NYC tests climate ‘nuisance’ theory in federal court

Source: Saqib Rahim, E&E News reporter • Posted: Friday, June 15, 2018

NEW YORK CITY — A federal judge gave no obvious indication yesterday that he plans to hear New York City’s climate lawsuit against five multinational oil companies.

Judge John Keenan of the U.S. District Court for the Southern District of New York yesterday heard arguments from Chevron Corp. and the other oil giants seeking to quickly scuttle New York City’s litigation.

The city claims the oil companies should compensate it for the cost of adaptation. The oil companies responded that climate change is a complex global issue that should be addressed by the U.S. government, not the courts.

Keenan, an appointee of President Reagan, grilled both sides but reserved his decision.

If he chooses to hear the case, that alone will mark a win for New York City and the other local governments that are testing out a new legal strategy for suing fossil-fuel companies directly. A similar case is being heard in California (Climatewire, June 13).

The oil majors — Chevron, BP PLC, ConocoPhillips Co., Exxon Mobil Corp. and Royal Dutch Shell PLC — warn that legitimizing this legal strategy, anywhere, could unleash a flood of “global warming tort” lawsuits. “It really would involve everybody suing everybody for living our lives the way we do,” Chevron’s attorney, Theodore Boutrous of Gibson, Dunn, & Crutcher LLP, said in arguments yesterday.

Michael Burger, executive director of the Sabin Center for Climate Change Law at Columbia Law School, said there have been climate “nuisance” lawsuits before. But New York’s and California’s are part of a new class of suits, he said, focused on the production and marketing of fossil fuels.

“I think that this is a litigation effort that has been theorized about and under consideration and talked about for many years, for about a quarter of a century,” he said.

“Now we’re at a moment where the federal branch has failed,” he added. “These lawsuits represent a pressure point, and potentially an important pressure point, on the industry to do more to combat climate change.”

Much of yesterday’s hearing predictably featured a flurry of case law, questions of standing, and other legal technicalities. But at the root, the sides were basically debating whether New York City is pulling a legally extraordinary maneuver, or whether it’s within the fairway and is worth hearing at trial.

They were also debating whether New York City’s alleged injury from climate change should be addressed in a courtroom, or whether it’s the responsibility of Congress and the executive branch because of the interstate and international character of the issue.

Matthew Pawa, an attorney with Hagens Berman Sobol Shapiro LLP who’s representing New York City, said it’s the former. “This is a case of absolute first-rate importance to the city,” he said.

Who’s at fault?

The city claims its residents have suffered, and are projected to suffer, the consequences of a changed climate: rising sea levels, more intense heat waves and extreme rains.

Pawa argued that the oil companies are liable because they knew the oil and gas they produced would contribute to climate impacts and even tried to mislead the public about it.

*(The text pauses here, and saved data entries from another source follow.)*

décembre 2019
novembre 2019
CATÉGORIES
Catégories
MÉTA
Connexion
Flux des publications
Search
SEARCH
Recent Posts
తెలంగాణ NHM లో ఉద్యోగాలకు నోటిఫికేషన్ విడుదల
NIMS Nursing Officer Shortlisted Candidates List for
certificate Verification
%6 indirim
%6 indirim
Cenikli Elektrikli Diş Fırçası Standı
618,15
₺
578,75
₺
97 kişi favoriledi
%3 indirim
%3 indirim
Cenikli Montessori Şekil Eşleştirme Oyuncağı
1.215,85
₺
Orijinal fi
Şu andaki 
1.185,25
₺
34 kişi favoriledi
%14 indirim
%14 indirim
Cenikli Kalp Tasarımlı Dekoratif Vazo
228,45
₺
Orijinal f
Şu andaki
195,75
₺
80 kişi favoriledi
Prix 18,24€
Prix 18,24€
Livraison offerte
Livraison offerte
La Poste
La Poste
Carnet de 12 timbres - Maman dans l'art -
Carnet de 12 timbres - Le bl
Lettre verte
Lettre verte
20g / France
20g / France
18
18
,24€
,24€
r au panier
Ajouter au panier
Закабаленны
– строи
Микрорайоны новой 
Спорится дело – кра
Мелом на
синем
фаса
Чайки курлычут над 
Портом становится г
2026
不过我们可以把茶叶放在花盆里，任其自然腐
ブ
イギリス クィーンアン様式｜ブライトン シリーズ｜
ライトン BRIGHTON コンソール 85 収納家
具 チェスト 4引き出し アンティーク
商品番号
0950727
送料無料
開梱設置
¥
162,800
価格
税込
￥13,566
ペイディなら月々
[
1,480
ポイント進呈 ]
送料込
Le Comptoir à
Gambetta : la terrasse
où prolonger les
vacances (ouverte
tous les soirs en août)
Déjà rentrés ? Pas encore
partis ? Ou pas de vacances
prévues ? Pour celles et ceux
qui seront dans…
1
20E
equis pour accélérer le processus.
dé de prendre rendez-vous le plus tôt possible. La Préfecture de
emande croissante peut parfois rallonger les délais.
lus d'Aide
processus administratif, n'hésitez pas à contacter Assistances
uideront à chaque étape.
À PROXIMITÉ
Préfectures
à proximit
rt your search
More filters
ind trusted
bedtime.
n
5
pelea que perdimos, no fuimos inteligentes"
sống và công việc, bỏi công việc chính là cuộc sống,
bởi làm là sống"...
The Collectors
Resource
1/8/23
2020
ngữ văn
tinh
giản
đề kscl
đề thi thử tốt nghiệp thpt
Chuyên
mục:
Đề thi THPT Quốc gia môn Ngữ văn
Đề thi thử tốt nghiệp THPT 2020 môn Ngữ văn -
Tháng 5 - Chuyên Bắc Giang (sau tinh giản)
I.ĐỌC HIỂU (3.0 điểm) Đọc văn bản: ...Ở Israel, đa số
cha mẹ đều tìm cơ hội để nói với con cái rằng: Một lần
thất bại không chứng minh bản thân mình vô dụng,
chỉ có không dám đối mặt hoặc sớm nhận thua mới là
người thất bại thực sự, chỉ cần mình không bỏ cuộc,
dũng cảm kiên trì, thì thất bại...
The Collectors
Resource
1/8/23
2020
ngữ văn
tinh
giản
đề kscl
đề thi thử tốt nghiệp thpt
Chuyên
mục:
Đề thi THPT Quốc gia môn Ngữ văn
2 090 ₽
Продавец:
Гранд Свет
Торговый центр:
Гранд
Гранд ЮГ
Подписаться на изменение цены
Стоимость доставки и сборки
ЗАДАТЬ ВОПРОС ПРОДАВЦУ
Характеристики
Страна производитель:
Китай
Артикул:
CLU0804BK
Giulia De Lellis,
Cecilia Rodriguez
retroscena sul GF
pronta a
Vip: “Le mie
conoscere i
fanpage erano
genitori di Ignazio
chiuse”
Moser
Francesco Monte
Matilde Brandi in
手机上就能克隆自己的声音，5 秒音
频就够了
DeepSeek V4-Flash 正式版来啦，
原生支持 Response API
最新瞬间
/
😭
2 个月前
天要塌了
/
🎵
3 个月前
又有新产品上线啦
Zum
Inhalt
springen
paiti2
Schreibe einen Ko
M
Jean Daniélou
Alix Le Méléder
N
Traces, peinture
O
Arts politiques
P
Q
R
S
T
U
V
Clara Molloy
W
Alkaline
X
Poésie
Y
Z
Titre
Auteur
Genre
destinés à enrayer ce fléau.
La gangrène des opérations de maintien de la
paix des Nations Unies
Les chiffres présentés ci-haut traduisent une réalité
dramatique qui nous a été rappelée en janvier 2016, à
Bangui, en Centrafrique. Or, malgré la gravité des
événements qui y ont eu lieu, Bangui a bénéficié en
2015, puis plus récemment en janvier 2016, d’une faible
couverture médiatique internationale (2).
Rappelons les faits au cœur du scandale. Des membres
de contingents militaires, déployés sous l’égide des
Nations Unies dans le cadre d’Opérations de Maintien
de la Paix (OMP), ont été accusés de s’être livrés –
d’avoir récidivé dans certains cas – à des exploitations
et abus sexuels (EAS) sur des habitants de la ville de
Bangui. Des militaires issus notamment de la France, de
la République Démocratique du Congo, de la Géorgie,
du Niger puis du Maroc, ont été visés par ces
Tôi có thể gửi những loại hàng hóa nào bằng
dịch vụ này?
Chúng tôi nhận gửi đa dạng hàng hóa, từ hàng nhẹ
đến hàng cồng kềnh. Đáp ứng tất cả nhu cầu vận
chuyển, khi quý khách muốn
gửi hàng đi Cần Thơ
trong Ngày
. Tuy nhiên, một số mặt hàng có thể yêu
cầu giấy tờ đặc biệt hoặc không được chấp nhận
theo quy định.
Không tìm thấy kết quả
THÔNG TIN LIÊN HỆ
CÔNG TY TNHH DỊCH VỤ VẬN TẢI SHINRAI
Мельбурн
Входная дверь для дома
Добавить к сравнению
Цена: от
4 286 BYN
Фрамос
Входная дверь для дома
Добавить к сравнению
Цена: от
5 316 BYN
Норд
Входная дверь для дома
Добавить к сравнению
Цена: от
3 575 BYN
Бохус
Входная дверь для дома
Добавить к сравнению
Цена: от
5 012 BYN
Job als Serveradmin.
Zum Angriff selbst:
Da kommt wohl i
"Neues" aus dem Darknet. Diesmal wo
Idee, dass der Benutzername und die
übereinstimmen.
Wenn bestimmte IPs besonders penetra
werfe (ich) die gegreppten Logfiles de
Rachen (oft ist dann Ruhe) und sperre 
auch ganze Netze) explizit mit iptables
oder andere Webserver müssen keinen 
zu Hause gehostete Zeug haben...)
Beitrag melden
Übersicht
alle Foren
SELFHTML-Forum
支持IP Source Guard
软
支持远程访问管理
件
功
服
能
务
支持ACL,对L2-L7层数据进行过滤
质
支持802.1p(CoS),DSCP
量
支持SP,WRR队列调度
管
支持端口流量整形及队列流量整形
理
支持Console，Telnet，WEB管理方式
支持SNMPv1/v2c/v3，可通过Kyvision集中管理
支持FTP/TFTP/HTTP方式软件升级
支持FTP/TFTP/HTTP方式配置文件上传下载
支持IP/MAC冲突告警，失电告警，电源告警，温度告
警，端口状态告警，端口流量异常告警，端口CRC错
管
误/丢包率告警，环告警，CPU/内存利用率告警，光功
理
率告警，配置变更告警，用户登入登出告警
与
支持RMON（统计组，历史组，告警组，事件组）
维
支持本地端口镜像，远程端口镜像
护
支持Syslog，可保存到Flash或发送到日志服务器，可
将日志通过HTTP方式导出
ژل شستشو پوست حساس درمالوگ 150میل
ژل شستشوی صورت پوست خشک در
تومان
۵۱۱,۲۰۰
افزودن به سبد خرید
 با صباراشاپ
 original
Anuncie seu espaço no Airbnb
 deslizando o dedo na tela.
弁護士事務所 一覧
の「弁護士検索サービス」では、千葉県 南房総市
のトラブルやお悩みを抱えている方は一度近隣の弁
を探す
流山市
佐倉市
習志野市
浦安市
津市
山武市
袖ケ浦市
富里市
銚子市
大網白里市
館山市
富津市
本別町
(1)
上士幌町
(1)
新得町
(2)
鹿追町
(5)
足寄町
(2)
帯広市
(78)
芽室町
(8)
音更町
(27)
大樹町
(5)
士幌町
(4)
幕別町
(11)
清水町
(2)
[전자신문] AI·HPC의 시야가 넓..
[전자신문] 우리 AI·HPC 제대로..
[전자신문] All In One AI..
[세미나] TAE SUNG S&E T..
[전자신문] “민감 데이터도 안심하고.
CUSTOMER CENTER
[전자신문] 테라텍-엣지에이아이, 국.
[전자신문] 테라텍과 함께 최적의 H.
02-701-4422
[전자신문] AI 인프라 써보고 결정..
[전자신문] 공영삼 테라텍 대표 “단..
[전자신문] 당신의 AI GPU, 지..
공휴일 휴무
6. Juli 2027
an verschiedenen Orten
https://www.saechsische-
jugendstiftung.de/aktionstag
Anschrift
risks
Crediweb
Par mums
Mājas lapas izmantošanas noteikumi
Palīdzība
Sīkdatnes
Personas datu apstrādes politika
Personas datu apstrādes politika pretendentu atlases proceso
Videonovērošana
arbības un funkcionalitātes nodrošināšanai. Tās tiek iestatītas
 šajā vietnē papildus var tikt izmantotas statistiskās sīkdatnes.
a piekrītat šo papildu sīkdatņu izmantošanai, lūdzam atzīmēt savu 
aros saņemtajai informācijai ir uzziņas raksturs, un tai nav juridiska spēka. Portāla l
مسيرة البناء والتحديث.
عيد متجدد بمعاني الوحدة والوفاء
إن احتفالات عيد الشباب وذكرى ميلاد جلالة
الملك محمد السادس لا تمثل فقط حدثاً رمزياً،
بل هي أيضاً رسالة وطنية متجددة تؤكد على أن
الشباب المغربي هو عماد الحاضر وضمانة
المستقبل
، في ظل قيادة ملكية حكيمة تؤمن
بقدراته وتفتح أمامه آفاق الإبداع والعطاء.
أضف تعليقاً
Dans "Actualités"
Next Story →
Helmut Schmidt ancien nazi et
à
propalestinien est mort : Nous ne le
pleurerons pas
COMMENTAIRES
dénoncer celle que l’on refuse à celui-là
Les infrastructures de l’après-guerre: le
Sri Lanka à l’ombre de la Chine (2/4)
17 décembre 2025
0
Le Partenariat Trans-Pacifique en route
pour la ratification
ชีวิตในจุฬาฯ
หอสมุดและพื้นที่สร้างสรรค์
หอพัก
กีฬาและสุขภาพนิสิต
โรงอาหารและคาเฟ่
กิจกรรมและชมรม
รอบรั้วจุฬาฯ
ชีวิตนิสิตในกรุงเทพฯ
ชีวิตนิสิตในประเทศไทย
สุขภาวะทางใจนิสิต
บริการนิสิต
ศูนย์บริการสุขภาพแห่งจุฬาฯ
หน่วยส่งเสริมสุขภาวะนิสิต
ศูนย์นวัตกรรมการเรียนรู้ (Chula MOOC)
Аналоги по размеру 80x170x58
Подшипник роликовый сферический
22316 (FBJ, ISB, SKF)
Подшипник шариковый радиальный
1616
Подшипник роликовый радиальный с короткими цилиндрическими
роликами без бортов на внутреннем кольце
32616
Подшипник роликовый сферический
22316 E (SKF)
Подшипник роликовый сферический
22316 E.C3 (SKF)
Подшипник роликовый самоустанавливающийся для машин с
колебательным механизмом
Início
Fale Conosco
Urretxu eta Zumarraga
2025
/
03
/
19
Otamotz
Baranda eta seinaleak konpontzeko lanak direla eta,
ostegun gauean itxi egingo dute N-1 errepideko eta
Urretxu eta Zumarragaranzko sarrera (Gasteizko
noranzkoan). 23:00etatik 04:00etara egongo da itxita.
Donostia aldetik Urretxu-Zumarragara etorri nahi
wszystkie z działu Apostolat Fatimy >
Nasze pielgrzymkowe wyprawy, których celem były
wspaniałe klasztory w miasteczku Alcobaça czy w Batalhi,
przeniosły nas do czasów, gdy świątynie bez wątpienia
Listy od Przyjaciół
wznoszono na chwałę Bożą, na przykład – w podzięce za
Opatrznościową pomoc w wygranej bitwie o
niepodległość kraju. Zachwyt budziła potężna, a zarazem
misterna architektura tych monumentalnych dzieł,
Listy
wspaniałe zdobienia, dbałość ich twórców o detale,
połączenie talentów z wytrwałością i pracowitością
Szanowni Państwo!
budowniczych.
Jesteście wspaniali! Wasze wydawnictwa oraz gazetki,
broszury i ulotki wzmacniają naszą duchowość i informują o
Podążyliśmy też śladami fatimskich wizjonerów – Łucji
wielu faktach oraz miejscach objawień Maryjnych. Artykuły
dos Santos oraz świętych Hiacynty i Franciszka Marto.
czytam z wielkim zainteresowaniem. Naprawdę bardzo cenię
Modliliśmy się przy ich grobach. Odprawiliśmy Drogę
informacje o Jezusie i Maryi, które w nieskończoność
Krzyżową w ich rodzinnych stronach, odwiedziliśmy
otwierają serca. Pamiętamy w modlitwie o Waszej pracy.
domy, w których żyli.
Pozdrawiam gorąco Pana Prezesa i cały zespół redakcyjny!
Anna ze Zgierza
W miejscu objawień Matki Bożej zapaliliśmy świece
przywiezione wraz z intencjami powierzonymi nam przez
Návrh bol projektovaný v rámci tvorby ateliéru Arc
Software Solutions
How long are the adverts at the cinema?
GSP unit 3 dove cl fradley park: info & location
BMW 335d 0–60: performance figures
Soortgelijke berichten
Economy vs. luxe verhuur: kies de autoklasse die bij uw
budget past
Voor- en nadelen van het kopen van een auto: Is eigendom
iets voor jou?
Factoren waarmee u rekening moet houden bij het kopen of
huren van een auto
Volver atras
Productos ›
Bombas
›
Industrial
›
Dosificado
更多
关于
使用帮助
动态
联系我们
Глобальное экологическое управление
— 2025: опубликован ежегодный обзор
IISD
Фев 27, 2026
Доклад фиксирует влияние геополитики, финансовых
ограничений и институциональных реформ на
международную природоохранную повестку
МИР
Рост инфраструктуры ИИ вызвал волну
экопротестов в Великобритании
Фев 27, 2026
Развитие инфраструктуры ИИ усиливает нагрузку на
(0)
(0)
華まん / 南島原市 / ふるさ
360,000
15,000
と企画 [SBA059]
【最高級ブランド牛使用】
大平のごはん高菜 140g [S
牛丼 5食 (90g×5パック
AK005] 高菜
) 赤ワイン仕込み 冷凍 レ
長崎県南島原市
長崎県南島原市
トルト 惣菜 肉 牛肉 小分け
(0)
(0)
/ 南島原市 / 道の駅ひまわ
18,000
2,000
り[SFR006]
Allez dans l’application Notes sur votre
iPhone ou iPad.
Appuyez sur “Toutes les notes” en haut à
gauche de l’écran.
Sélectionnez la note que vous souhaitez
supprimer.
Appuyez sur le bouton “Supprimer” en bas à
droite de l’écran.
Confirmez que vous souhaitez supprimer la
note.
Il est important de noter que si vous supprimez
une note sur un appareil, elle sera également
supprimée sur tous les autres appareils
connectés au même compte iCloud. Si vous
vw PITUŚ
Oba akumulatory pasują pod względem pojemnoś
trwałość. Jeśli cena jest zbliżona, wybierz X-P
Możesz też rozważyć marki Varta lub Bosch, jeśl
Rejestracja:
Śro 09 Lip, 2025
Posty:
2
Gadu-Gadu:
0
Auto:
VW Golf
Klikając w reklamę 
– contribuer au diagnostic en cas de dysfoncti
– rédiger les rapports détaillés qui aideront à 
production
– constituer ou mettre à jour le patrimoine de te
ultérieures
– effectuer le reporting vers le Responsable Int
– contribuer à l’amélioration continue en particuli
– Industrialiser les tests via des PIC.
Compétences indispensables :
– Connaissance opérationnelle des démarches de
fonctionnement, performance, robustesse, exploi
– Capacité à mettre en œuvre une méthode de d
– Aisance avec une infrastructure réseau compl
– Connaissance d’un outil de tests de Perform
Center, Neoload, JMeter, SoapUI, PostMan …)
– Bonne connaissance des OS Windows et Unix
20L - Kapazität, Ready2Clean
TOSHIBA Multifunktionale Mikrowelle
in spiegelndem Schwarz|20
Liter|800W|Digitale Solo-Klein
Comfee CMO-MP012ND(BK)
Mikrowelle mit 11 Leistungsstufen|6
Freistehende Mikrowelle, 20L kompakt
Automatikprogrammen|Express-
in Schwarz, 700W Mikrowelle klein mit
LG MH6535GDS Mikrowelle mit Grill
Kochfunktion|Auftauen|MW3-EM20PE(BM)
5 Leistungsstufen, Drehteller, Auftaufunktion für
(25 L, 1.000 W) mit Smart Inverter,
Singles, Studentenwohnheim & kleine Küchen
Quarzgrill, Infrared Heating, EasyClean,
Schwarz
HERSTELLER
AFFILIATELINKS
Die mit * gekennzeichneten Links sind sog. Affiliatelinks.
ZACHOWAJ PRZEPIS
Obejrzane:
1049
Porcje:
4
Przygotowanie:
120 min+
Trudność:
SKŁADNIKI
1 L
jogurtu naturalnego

He said they’re not responsible for all the oil and gas they’ve ever produced — only what they produced after they knew the consequences.

New York City is requesting compensation for what it’s done, and what it will have to do, to adapt to climate change.

Keenan noted, however, that the New York City police, fire and sanitation departments all have cars and trucks. “Aren’t the plaintiffs using the product that’s the subject of the lawsuit?”, the judge asked Pawa, who said yes.

Earlier, Keenan had brought up the legal principle of in pari delicto, which takes account of whether a party is equally at fault for the thing they’re suing for.

The oil companies don’t dispute the science of anthropogenic climate change. But they urged Keenan to dismiss the case because, as they argued, climate change is of such complexity and scope, requiring tradeoffs between energy access and environmental consequences, that it needs to be the province of federal authorities, not a smattering of courts.

Climate change has been caused by the lawful actions of billions of human beings, in hundreds of countries, over a time period that goes back to the Industrial Revolution, they said. Federal and even New York state law encourage fossil-fuel production, Boutrous, Chevron’s attorney, added.

New York City’s case, he said, amounts to holding three oil companies responsible “for the way civilization and humankind has developed over the ages,” he said.

Technically, New York City is suing the oil companies for their production and marketing of fossil fuels. But the defendants say the city’s alleged injury comes from carbon emissions, not the production of fossil fuels.

As the companies argued — and as New York City disputed — that means the federal Clean Air Act applies. If Keenan agrees, that would make it more of an “uphill battle” for New York City to justify trying its case in this forum, Burger said.